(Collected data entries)
== == ==

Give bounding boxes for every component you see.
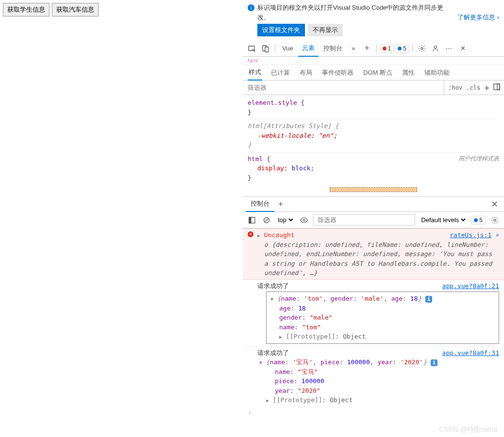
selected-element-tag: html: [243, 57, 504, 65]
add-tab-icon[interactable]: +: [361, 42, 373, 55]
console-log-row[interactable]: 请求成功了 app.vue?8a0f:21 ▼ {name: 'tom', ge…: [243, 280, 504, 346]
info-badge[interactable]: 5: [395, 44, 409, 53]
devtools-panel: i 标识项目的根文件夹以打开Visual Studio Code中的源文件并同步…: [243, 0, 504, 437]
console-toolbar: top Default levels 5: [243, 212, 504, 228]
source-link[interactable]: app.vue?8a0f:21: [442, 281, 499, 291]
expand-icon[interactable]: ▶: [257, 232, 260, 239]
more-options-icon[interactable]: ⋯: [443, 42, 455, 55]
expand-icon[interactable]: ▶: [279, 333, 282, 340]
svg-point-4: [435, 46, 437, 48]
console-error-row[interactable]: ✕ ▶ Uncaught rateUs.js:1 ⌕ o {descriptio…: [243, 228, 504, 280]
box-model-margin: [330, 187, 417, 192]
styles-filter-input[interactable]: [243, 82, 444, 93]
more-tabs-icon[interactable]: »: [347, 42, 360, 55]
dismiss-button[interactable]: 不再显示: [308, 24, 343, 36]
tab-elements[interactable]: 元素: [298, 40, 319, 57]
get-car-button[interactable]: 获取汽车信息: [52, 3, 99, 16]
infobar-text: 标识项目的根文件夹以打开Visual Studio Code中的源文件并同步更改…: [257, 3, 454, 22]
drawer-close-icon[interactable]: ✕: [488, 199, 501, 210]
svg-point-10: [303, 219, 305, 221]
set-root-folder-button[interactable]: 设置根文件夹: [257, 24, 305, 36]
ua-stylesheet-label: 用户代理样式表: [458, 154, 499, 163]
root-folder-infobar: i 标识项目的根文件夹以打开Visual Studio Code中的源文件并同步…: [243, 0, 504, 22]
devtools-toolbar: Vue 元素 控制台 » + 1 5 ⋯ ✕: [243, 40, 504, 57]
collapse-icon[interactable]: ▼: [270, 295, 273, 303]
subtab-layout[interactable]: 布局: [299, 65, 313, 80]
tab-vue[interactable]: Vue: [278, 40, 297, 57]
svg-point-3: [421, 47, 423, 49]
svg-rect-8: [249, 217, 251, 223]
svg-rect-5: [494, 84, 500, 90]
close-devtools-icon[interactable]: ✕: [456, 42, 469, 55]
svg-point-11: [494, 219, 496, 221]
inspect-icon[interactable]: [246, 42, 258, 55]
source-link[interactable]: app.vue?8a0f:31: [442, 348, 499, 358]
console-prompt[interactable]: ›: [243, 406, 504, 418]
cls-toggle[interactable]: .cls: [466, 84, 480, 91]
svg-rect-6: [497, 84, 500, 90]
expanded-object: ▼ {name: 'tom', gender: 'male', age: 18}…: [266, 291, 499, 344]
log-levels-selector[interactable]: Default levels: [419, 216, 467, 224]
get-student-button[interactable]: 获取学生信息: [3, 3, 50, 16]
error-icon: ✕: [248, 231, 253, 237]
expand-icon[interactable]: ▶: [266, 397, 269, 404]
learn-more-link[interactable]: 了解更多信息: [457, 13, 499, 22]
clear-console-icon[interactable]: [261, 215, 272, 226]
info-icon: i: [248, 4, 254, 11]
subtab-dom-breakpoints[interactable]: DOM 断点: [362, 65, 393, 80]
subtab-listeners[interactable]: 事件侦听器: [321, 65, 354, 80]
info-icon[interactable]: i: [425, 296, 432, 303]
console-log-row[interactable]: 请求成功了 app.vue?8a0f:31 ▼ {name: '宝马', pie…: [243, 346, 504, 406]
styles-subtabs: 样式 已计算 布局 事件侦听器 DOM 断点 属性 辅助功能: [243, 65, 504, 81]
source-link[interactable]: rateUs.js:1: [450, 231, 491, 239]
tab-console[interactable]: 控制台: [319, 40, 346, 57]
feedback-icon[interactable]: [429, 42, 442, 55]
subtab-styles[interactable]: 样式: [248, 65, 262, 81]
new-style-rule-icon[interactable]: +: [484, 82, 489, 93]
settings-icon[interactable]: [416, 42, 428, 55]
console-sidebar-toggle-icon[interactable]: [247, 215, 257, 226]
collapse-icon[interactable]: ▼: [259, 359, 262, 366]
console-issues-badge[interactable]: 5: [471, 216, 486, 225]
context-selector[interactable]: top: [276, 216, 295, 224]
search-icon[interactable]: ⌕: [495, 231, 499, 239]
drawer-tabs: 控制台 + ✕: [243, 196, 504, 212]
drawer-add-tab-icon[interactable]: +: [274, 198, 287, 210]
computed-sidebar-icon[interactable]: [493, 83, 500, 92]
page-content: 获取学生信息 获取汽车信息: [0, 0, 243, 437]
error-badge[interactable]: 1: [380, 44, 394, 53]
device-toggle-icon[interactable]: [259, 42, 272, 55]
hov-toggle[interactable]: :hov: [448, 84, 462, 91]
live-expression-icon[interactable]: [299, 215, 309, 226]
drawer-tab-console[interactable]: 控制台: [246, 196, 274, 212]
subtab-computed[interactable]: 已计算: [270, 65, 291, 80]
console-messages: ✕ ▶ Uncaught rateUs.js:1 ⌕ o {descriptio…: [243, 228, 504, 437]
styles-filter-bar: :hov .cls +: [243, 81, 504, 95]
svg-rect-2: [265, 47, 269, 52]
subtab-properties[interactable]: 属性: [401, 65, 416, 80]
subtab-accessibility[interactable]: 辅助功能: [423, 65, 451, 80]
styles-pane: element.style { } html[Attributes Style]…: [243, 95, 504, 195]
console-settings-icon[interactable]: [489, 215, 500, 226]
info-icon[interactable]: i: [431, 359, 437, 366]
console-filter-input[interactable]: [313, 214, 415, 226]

== == ==

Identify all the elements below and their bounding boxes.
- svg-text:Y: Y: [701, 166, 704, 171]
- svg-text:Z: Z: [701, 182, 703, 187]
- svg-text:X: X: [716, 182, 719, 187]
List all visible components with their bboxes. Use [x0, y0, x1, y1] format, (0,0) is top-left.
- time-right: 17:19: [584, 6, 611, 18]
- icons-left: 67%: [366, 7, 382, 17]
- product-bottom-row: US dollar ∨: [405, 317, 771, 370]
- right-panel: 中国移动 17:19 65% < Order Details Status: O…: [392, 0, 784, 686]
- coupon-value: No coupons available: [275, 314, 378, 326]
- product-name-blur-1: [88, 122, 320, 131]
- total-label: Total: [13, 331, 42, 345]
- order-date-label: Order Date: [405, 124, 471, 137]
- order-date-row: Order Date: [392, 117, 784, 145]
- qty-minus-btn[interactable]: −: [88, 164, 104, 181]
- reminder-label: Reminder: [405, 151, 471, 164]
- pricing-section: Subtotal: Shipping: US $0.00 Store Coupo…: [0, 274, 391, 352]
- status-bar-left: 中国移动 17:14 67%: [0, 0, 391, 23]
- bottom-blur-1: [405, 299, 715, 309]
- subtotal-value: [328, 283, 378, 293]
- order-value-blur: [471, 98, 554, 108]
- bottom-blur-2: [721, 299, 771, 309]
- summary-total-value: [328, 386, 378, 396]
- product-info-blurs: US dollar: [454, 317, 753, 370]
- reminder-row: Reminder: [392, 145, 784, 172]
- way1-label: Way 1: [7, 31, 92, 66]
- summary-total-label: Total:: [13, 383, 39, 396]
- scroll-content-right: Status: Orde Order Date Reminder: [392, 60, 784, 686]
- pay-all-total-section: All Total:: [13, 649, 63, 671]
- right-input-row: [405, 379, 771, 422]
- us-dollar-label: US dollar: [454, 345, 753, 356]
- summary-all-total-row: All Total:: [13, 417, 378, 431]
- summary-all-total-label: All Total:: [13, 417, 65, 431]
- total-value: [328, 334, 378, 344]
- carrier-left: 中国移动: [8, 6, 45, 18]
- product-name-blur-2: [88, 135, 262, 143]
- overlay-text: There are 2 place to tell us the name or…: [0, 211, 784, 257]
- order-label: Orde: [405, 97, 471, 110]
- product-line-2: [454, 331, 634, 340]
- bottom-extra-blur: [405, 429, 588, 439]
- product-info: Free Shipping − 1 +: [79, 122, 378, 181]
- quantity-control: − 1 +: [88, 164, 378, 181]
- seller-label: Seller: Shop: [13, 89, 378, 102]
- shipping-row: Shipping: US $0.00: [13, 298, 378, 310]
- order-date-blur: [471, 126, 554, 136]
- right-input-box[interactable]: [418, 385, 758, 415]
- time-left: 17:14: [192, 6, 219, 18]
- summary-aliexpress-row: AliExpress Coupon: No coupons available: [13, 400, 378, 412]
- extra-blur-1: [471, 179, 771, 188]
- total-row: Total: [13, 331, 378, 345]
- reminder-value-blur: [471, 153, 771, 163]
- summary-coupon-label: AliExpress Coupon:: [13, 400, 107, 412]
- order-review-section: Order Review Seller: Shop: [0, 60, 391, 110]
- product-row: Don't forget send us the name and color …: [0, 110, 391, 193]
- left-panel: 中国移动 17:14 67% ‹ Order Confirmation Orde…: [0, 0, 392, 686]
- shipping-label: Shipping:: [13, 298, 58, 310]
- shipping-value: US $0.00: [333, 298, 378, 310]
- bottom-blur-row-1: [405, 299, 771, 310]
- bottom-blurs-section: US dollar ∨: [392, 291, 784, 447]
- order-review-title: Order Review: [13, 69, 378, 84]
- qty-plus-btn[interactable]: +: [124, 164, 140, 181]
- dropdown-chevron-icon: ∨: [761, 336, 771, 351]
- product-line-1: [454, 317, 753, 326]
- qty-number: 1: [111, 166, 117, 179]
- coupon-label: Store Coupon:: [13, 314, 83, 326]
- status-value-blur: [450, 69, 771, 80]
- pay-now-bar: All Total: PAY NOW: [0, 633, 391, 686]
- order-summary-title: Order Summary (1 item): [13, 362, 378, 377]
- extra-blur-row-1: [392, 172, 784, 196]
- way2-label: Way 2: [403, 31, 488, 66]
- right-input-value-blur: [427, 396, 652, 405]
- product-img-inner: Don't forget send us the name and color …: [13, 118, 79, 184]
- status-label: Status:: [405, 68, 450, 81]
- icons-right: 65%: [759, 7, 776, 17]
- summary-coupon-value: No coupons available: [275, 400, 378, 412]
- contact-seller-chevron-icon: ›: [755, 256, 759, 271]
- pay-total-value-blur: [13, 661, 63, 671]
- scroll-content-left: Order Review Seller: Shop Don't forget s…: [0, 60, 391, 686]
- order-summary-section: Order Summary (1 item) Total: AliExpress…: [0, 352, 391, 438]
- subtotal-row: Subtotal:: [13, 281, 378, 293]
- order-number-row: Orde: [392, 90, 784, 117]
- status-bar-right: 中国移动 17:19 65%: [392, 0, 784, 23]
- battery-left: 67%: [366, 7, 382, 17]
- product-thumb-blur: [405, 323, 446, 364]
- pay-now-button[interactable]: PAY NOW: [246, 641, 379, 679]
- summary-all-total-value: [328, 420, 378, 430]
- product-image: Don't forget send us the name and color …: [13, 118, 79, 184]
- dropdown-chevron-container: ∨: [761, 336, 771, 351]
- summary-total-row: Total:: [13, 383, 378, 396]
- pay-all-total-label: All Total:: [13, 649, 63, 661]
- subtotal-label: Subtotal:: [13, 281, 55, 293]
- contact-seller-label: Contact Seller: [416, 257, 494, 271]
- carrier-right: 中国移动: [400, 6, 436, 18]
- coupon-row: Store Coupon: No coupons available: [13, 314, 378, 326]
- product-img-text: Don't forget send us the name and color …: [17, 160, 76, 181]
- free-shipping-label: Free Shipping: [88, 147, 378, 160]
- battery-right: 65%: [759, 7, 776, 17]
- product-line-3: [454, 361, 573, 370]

== == ==

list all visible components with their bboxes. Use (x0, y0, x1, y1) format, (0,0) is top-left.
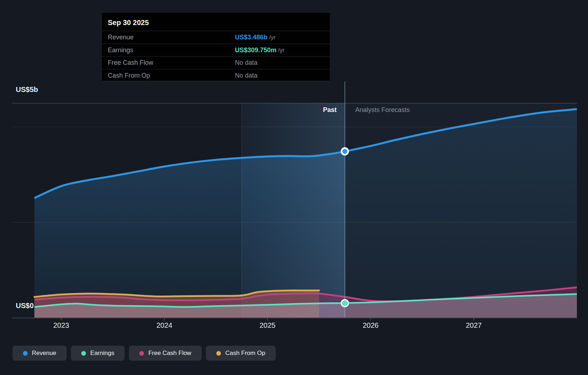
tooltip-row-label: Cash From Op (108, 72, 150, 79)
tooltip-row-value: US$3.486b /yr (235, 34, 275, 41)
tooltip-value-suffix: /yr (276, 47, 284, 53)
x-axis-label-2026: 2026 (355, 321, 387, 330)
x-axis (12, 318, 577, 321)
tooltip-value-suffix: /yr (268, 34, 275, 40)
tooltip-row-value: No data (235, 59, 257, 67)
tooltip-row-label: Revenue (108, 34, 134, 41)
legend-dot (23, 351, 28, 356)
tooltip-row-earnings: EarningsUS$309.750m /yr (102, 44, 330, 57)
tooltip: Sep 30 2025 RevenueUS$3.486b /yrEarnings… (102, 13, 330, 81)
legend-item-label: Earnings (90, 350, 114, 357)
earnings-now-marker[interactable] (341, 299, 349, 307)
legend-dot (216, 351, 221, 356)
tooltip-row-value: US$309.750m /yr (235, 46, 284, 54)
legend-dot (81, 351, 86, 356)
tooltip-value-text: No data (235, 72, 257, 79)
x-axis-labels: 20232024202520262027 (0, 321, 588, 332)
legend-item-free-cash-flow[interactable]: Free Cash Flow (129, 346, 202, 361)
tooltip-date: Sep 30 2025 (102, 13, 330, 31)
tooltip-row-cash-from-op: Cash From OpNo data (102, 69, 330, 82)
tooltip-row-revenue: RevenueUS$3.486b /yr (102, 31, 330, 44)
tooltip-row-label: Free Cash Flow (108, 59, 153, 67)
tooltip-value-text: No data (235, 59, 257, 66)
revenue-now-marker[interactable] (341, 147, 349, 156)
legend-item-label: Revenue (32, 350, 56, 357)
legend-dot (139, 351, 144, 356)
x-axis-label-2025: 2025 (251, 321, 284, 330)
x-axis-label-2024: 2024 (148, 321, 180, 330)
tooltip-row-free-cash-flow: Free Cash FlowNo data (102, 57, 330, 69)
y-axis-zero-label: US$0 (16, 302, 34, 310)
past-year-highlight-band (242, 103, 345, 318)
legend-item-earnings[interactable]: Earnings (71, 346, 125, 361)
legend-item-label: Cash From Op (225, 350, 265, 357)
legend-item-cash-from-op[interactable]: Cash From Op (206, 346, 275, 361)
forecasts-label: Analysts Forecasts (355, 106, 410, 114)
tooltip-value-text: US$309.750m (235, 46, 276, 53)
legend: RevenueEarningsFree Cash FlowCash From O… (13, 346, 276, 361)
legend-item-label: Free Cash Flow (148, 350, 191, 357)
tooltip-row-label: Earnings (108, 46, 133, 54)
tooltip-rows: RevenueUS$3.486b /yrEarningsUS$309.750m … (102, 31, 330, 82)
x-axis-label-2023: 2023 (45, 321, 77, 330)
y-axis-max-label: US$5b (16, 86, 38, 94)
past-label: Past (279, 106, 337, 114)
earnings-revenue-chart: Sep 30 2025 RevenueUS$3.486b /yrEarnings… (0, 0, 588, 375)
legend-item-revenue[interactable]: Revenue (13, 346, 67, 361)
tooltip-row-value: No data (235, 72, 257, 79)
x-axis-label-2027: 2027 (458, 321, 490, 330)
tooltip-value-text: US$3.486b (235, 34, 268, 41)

== == ==

> [PROMPT] Filter the entries above down to the lines that contain "scroll".

> [ANSWER BELOW]
- scroll-content-right: Status: Orde Order Date Reminder: [392, 60, 784, 686]
- scroll-content-left: Order Review Seller: Shop Don't forget s…: [0, 60, 391, 686]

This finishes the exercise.